Bom Rain Radar: $16m Contract Brings Procurement Questions Back to the Forefront
In a meeting room framed by maps and screens, the updated bom rain radar sits on a monitor as a quiet emblem of a larger procurement drama: the Bureau of Meteorology has awarded a $16 million contract to the consultancy that led a controversial $96. 5 million website redesign, and that decision has reopened questions about oversight, governance and public trust.
What does the Bom Rain Radar update reveal about the wider website project?
The bureau rolled out updates to its website after a barrage of complaints, including changes to the rain radar and weather map. The earlier redesign had ballooned from an initial $4. 1 million budget to $96. 5 million and showed defects during storms, triggering strong official reaction. Environment Minister Murray Watt demanded a review, saying the cost blowout “demonstrates the need for greater oversight of consultants and greater use of public sector capacity wherever possible. “
Who was awarded the new $16 million contract and why does it matter?

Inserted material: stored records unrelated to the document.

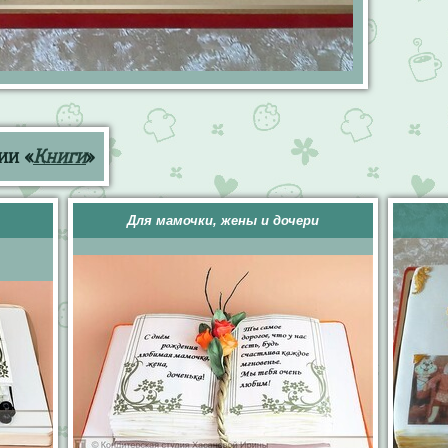
ии «
Книги
»
Для мамочки, жены и дочери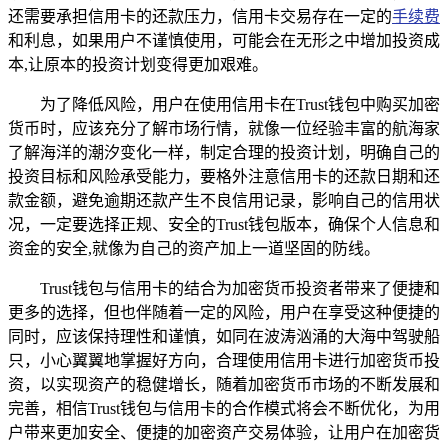
还需要承担信用卡的还款压力，信用卡交易存在一定的
手续费
和利息，如果用户不谨慎使用，可能会在无形之中增加投资成
本,让原本的投资计划变得更加艰难。
为了降低风险，用户在使用信用卡在Trust钱包中购买加密
货币时，应该充分了解市场行情，就像一位经验丰富的航海家
了解海洋的潮汐变化一样，制定合理的投资计划，明确自己的
投资目标和风险承受能力，要格外注意信用卡的还款日期和还
款金额，避免逾期还款产生不良信用记录，影响自己的信用状
况，一定要选择正规、安全的Trust钱包版本，确保个人信息和
资金的安全,就像为自己的资产加上一道坚固的防线。
Trust钱包与信用卡的结合为加密货币投资者带来了便捷和
更多的选择，但也伴随着一定的风险，用户在享受这种便捷的
同时，应该保持理性和谨慎，如同在波涛汹涌的大海中驾驶船
只，小心翼翼地掌握好方向，合理使用信用卡进行加密货币投
资，以实现资产的稳健增长，随着加密货币市场的不断发展和
完善，相信Trust钱包与信用卡的合作模式将会不断优化，为用
户带来更加安全、便捷的加密资产交易体验，让用户在加密货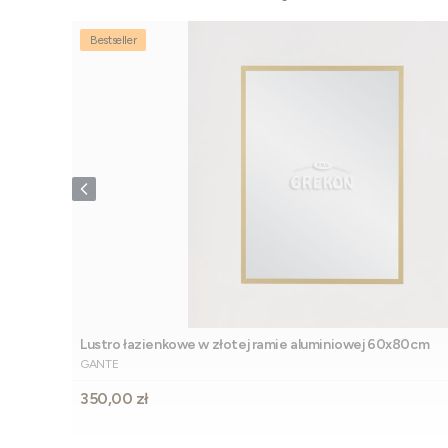
Bestseller
Lustro łazienkowe w złotej ramie aluminiowej 60x80cm
PRODUCENT
GANTE
Cena
350,00 zł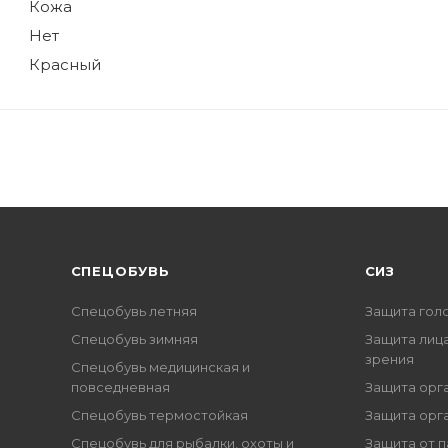
Кожа
Нет
Красный
CПЕЦОБУВЬ
СИЗ
Спецобувь летняя
Защита гол
Спецобувь зимняя
Защита лица
зрения
Спецобувь медицинская и
повседневная
Защита орг
Спецобувь термостойкая
Защита орг
Спецобувь для рыбалки, охоты и
Защита от п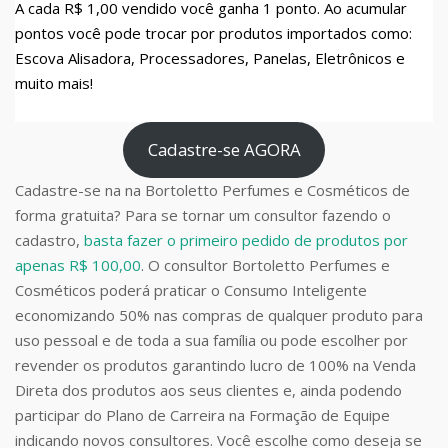
A cada R$ 1,00 vendido você ganha 1 ponto. Ao acumular
pontos você pode trocar por produtos importados como:
Escova Alisadora, Processadores, Panelas, Eletrônicos e
muito mais!
Cadastre-se AGORA
Cadastre-se na na Bortoletto Perfumes e Cosméticos de
forma gratuita? Para se tornar um consultor fazendo o
cadastro,
basta fazer o primeiro pedido de produtos por
apenas R$ 100,00
. O consultor Bortoletto Perfumes e
Cosméticos poderá praticar o Consumo Inteligente
economizando 50% nas compras de qualquer produto para
uso pessoal e de toda a sua família ou pode escolher por
revender os produtos garantindo lucro de 100% na Venda
Direta dos produtos aos seus clientes e, ainda podendo
participar do Plano de Carreira na Formação de Equipe
indicando novos consultores. Você escolhe como deseja se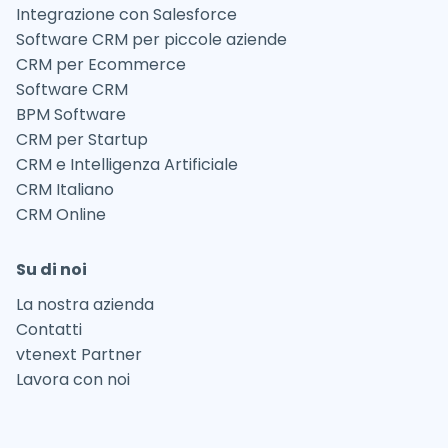
Integrazione con Salesforce
Software CRM per piccole aziende
CRM per Ecommerce
Software CRM
BPM Software
CRM per Startup
CRM e Intelligenza Artificiale
CRM Italiano
CRM Online
Su di noi
La nostra azienda
Contatti
vtenext Partner
Lavora con noi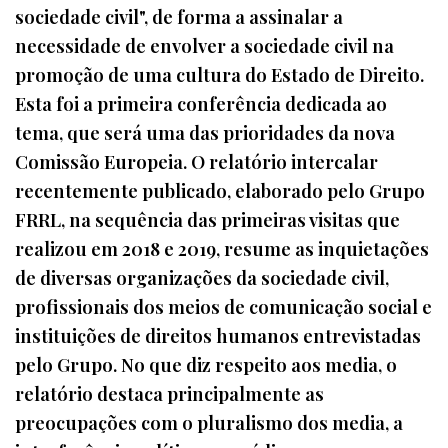
sociedade civil", de forma a assinalar a
necessidade de envolver a sociedade civil na
promoção de uma cultura do Estado de Direito.
Esta foi a primeira conferência dedicada ao
tema, que será uma das prioridades da nova
Comissão Europeia. O relatório intercalar
recentemente publicado, elaborado pelo Grupo
FRRL, na sequência das primeiras visitas que
realizou em 2018 e 2019, resume as inquietações
de diversas organizações da sociedade civil,
profissionais dos meios de comunicação social e
instituições de direitos humanos entrevistadas
pelo Grupo. No que diz respeito aos media, o
relatório destaca principalmente as
preocupações com o pluralismo dos media, a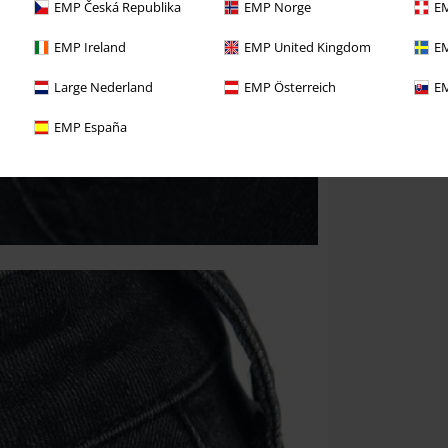
EMP Česká Republika
EMP Norge
EM
EMP Ireland
EMP United Kingdom
EM
Large Nederland
EMP Österreich
EM
EMP España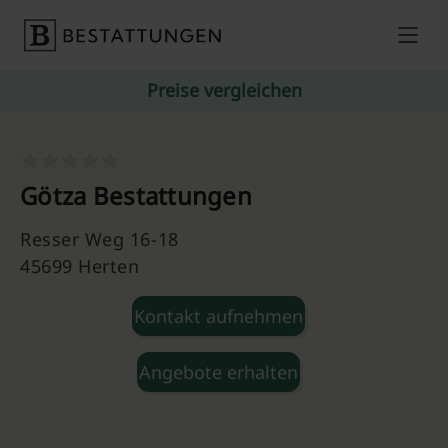
Skip to content
Preise vergleichen
Götza Bestattungen
Resser Weg 16-18
45699 Herten
Kontakt aufnehmen
Angebote erhalten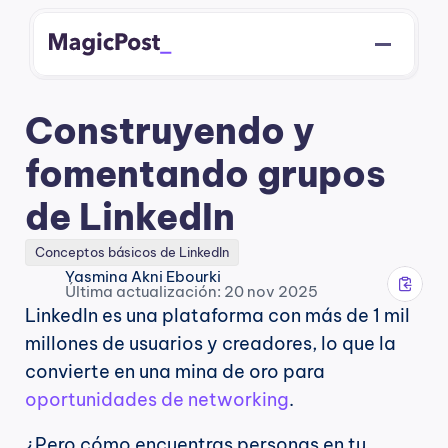
Construyendo y 
fomentando grupos 
de LinkedIn
Conceptos básicos de LinkedIn
Yasmina Akni Ebourki
Última actualización: 20 nov 2025
LinkedIn es una plataforma con más de 1 mil 
millones de usuarios y creadores, lo que la 
convierte en una mina de oro para 
oportunidades de networking
.
¿Pero cómo encuentras personas en tu 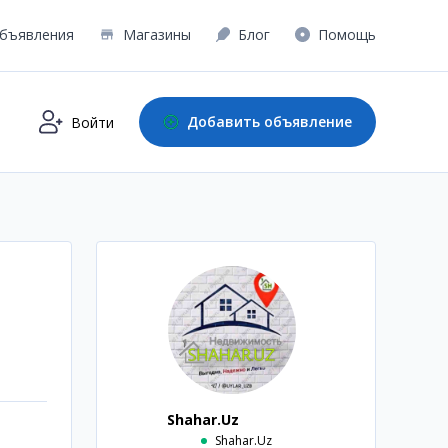
бъявления
Магазины
Блог
Помощь
Добавить объявление
Войти
Shahar.Uz
Shahar.Uz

The contract to develop a climate risk hub for the Australian Climate Service (ACS) was awarded to Accenture Australia. The same consultancy oversaw the contentious website redesign rolled out previously. Accenture was awarded roughly $300 million in federal contracts last year and has been engaged on multiple government technology projects, including work for electoral and defence systems. A 2024 review found the ACS had “little chance of success” because of poor governance and competing priorities among partner agencies, and the new contract follows that assessment.
What are the official responses and what happens next?
There has been a clear mix of defence and caution inside government. Senator Barbara Pocock, Greens finance and public sector spokesperson, said: “The BOM needs to take a good, hard look at how much they’re wasting on website upgrades. ” She added, “Australians need to be able to trust that the bureau will deliver clear, accurate warnings in a climate crisis, but they also need to trust that consulting firms aren’t ripping off the public purse. “
A BOM spokesperson said the procurement and management of contracts for ACS programs are the responsibility of the ACS. The two-year contract aims to build a new climate portal for the virtual agency that brings together the BOM, CSIRO, Geoscience Australia and the ABS. The contested history of the prior website rollout — its budget blowout and technical problems — is central to why scrutiny has intensified around this follow-on work.
Those inside and outside government frame the issue as both technical and institutional: updates to the bom rain radar and weather map speak to user-facing reliability, while the sequence of contracts and reviews points to deeper governance questions about how public agencies manage large consultancy engagements.
The line between technical fixes and systemic reform remains the battleground. Officials have signalled reviews and oversight will be part of the response, and the contract terms assign responsibility for delivering the ACS platform to the chosen vendor under ACS management.
Back at the desks where the bom rain radar now appears in morning briefings, technicians and officials will watch the next rollout closely. The screens may show clearer forecasts, but the procurement decisions behind them will continue to shape whether the public trusts those warnings in times of crisis.